Breaking of $SU(3)$ symmetry by bi-fundamental representation

Question

Are there any general theorems which fix the possible symmetry breaking patterns of Lie groups (such as $SU(3)$) by vacuum expectation values of fields in specific representations (such as the quark condensate in the bi-fundamental representation)?

Let me specify this question:

In the example of QCD, the approximate $SU(3)_L\times SU(3)_R$ flavor symmetry of the $(u,d,s)$ quarks is spontaneously broken down to $SU(3)_V$ by the quark-bilinear condensate, $|\langle\bar{q}q\rangle|$.

What kind of other symmetry breaking patterns, apart from $SU(3)\times SU(3)\rightarrow SU(3)$, are allowed for such bi-fundamental order parameters? Can such order parameters generally also break $SU(3)\times SU(3)\rightarrow U(1)$ or even $SU(3)\times SU(3)\rightarrow 1$, irrespectively of the given potential?

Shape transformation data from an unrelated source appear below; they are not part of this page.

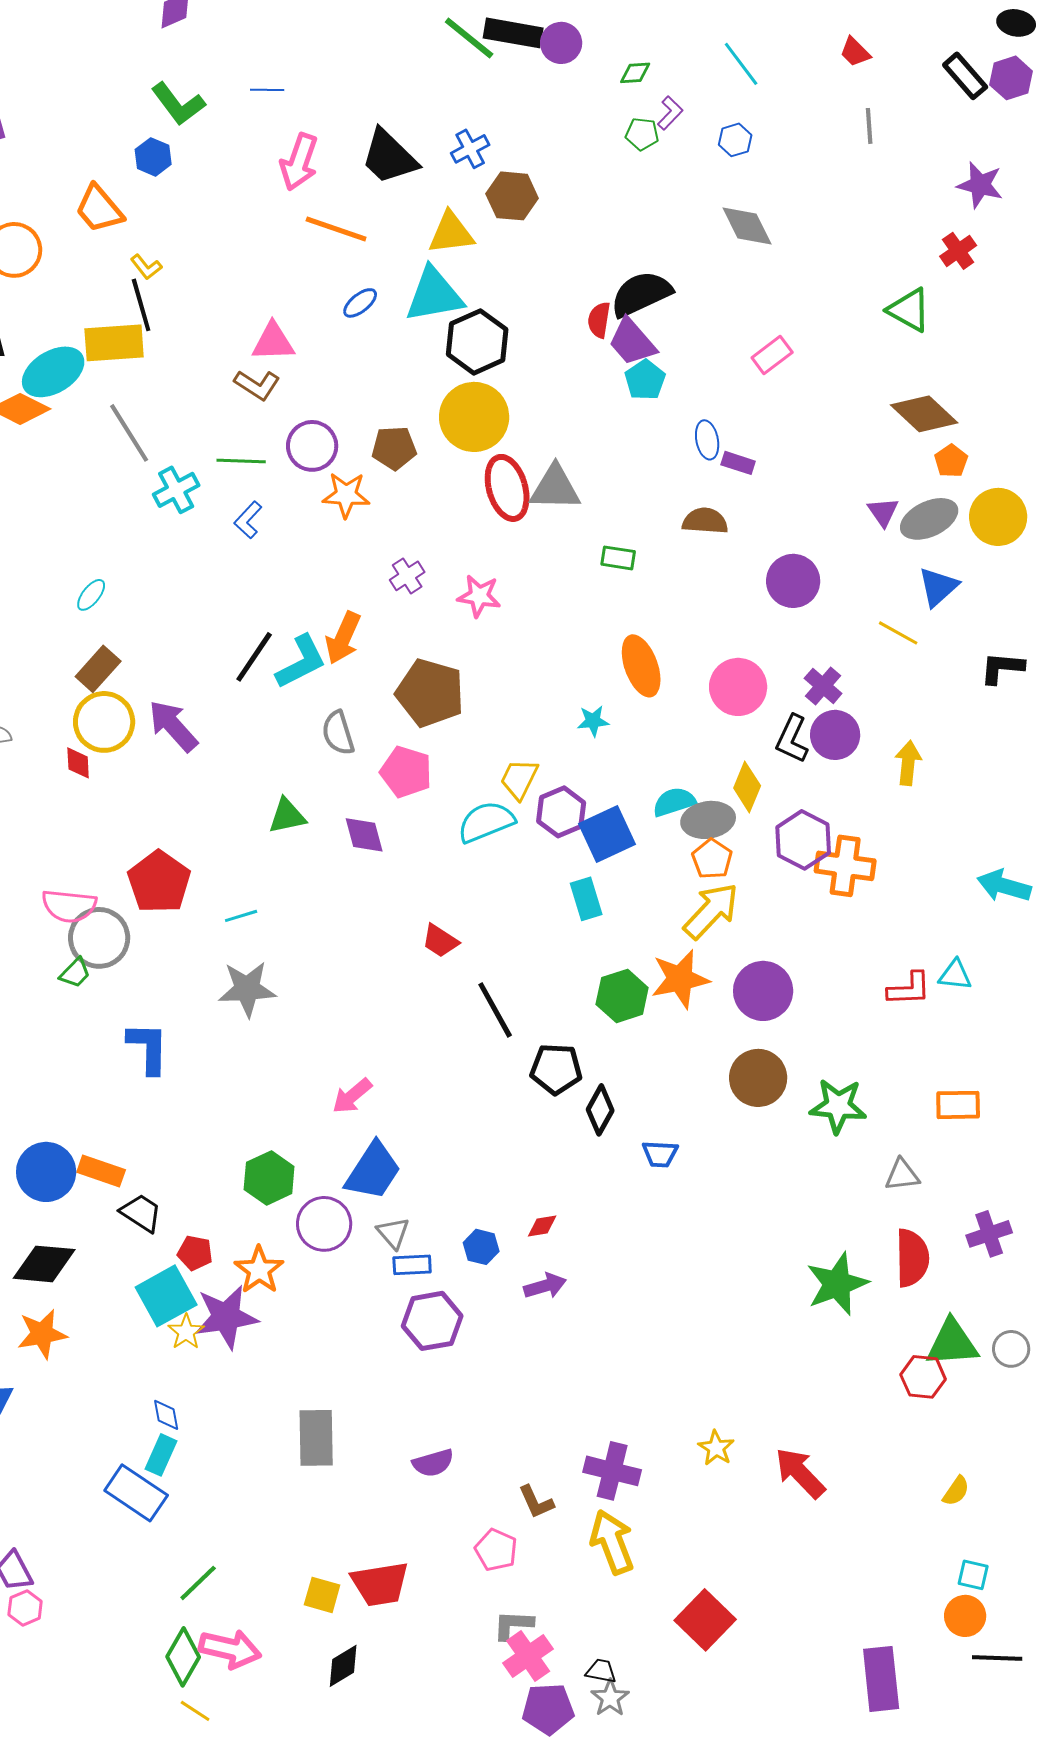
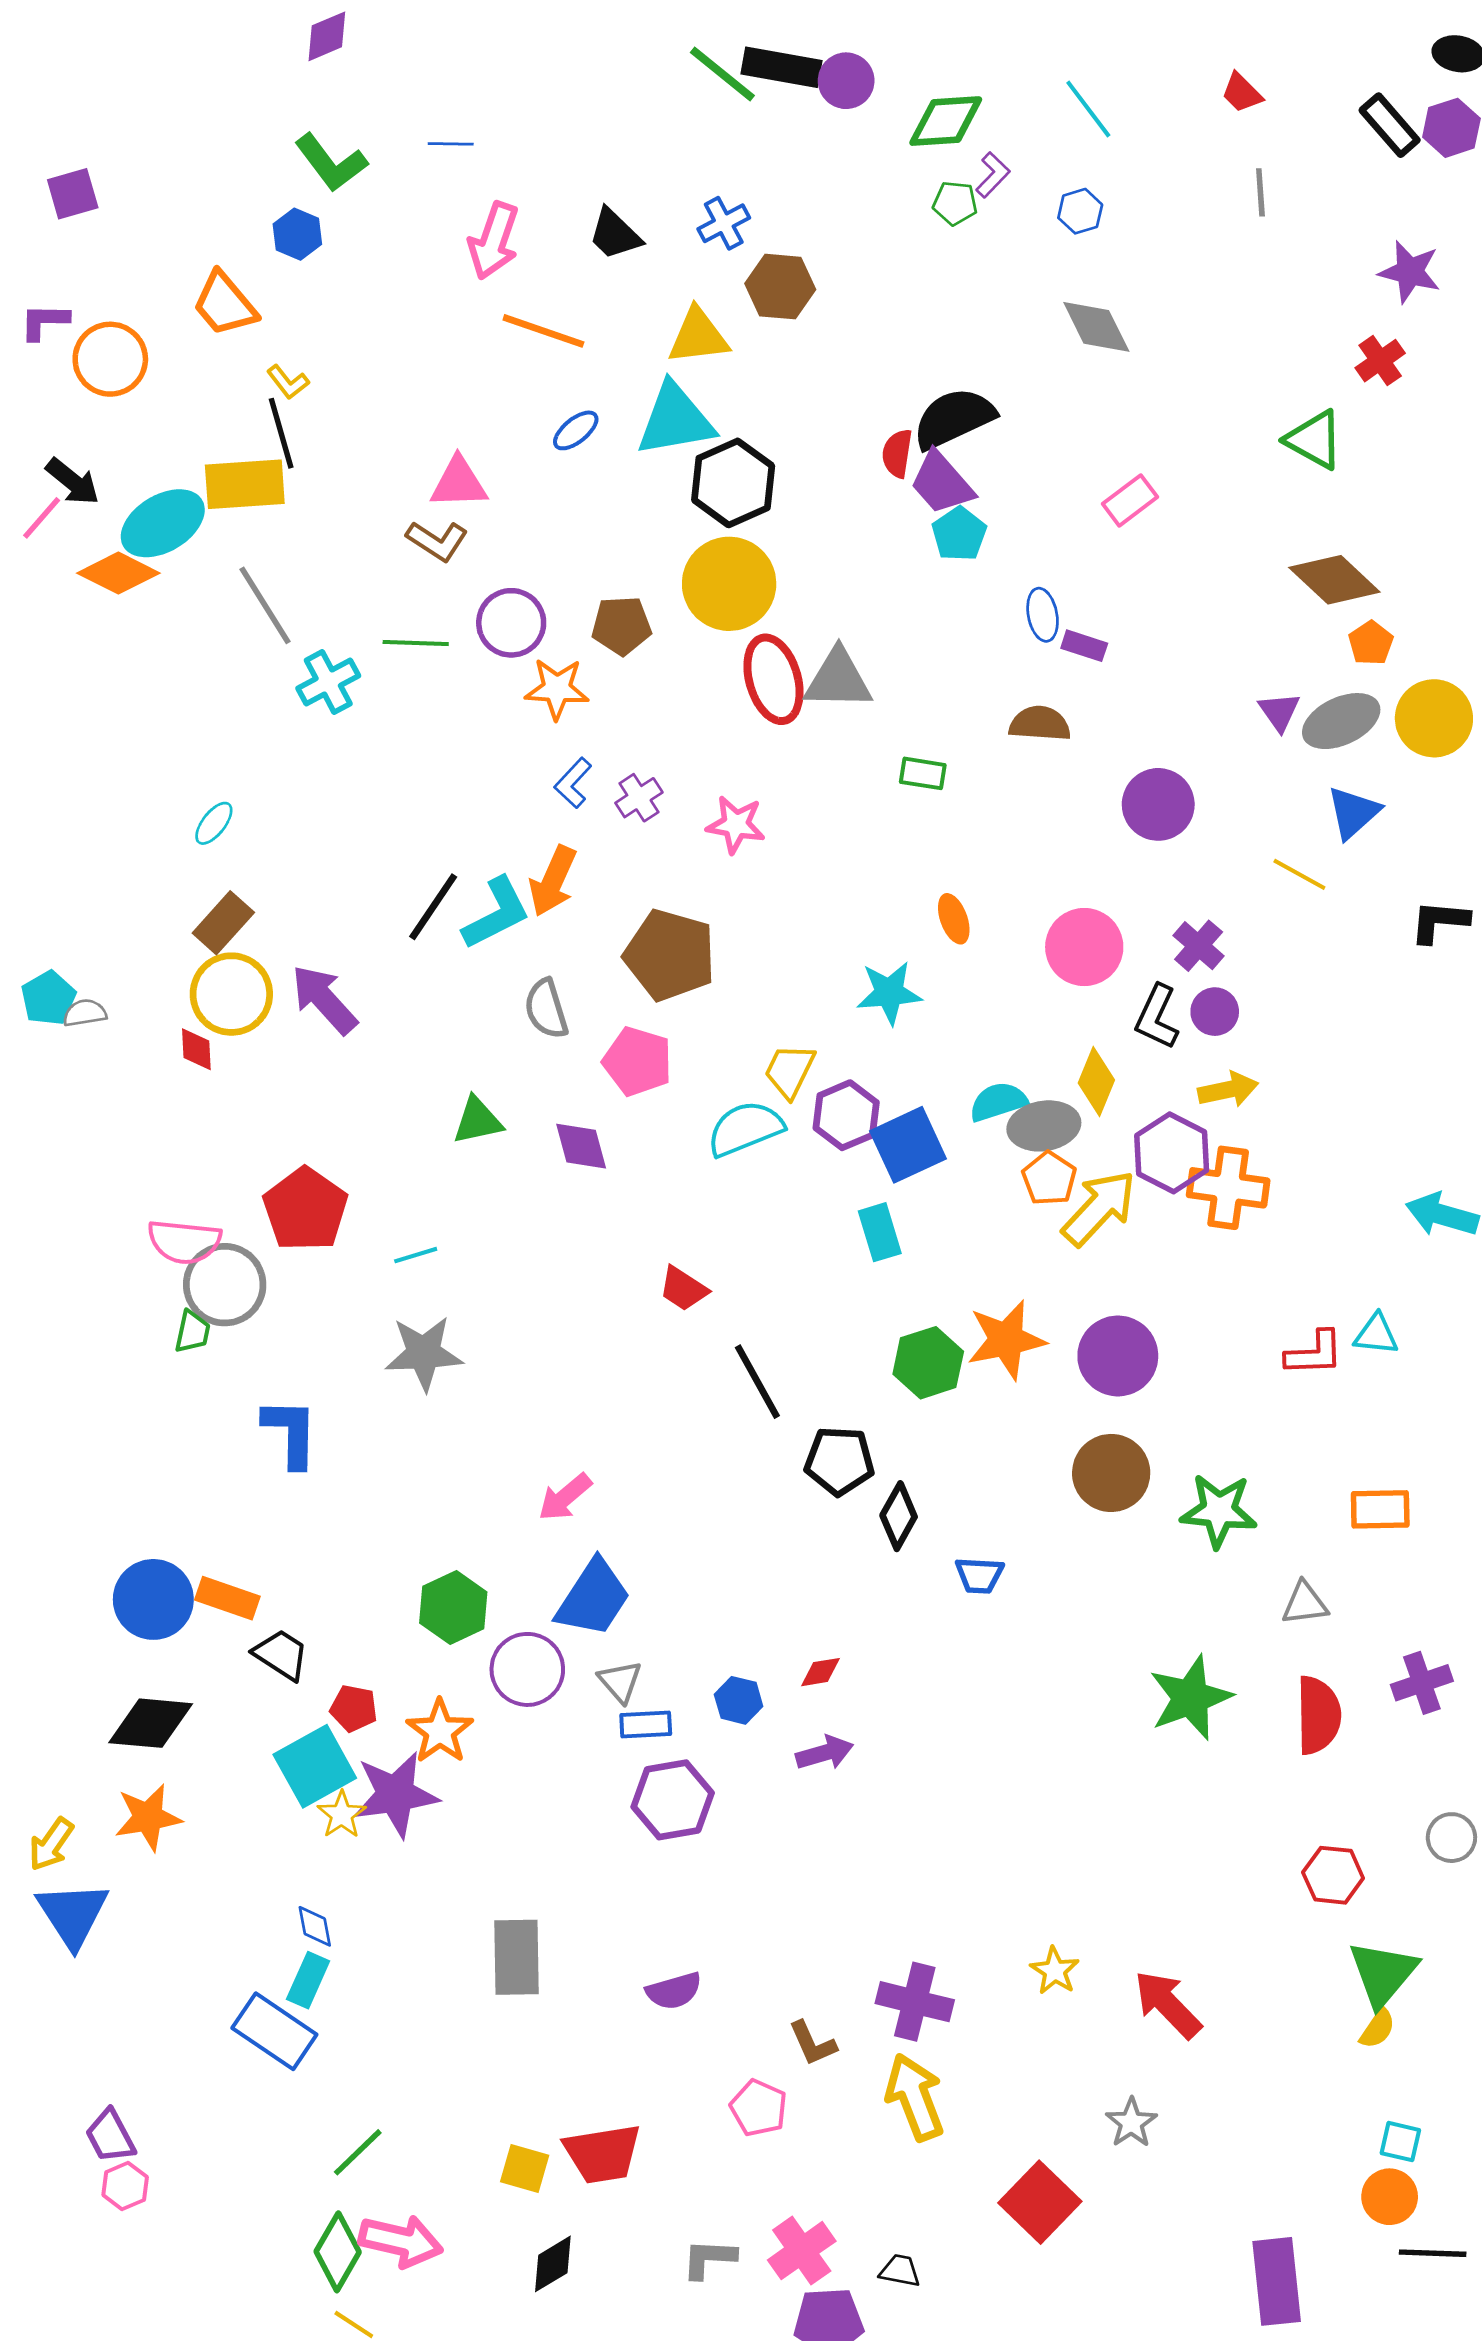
green diamond: (635, 73) -> (946, 121), size x1.8
black trapezoid: (389, 157) -> (615, 234), size x0.7
blue L-shape: (248, 520) -> (573, 783), moved
orange ellipse: (641, 666) -> (954, 919), size x0.6
cyan star: (593, 721) -> (889, 993), size x1.5
purple circle: (835, 735) -> (1215, 1012), size x0.7
yellow arrow: (908, 763) -> (1228, 1090), moved, turned 72
yellow arrow: (711, 911) -> (1099, 1208), moved
green trapezoid: (75, 973) -> (192, 1332), turned -32
green star: (837, 1284) -> (1190, 1698), moved
green triangle: (952, 1343) -> (1383, 1973), moved, turned -46
gray L-shape: (513, 1625) -> (709, 2259), moved
gray star: (610, 1698) -> (1131, 2123), moved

Edit in response to the comment by Cosmas Zachos:

I mentioned "irrespectively of the given potential" to emphasize that I am asking whether there is a general statement, which might forbid the existence of a bilinear order parameter, such as

$$|\langle\bar{x}x\rangle|= v \begin{pmatrix} a & b & 0 \\ c & d & 0 \\ 0 & 0 & 0 \end{pmatrix},$$

which breaks $SU(3)\times SU(3)\rightarrow U(1)$, or

$$|\langle\bar{x}x\rangle|= v \begin{pmatrix} a & b & c \\ d & e & f \\ g & h & i \end{pmatrix},$$

which breaks $SU(3)\times SU(3)$ completely for $a\neq ... \neq i$.

In other words, is there anything that prevents me from writing down a (probably non-renormalizable) potential that gives me these vevs and breaks $SU(3)\times SU(3)$ down to $U(1)$ or $1$?

Answer 1

Asking for theorems might be overkill, in the absence of a firm grasp of the construction, and they would hinder such a grasp, rather than enhance it. Nevertheless, 30 years ago, technicolorists beat such theorems to death. In any case, chiral symmetry breaking dynamics particularities are not well-understood to the point of excluding potential condensation outcomes.

What I'll do here is illustrate the point and answer your questions for the simplest model that I assume you learned on week one of your course, based on just SU(2) and its generators, the half of the prosaic three Pauli matrices.

So consider your chiral model bifundamental, $$ \Phi =\phi_0 {\mathbb 1}+ \vec{\phi} \cdot \vec{\sigma}, $$ whose columns transform as $SU(2)_L$ doublets on the left, and its rows like $SU(2)_R$ doublets on the right.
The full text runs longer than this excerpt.